ACTIVITY
Would you return the lines from the one that contains "Raid Castelsagrat – 2018" to the last line of the entries below, exactly and with nothing added?

(SUPPLIED DATA Opens)

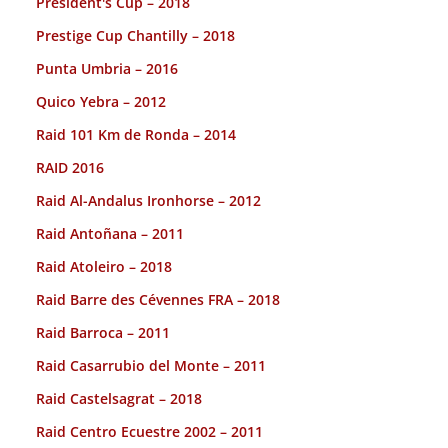
President's Cup – 2018
Prestige Cup Chantilly – 2018
Punta Umbria – 2016
Quico Yebra – 2012
Raid 101 Km de Ronda – 2014
RAID 2016
Raid Al-Andalus Ironhorse – 2012
Raid Antoñana – 2011
Raid Atoleiro – 2018
Raid Barre des Cévennes FRA – 2018
Raid Barroca – 2011
Raid Casarrubio del Monte – 2011
Raid Castelsagrat – 2018
Raid Centro Ecuestre 2002 – 2011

(SUPPLIED DATA Closes)

REPLY TO THE EXERCISE
Raid Castelsagrat – 2018
Raid Centro Ecuestre 2002 – 2011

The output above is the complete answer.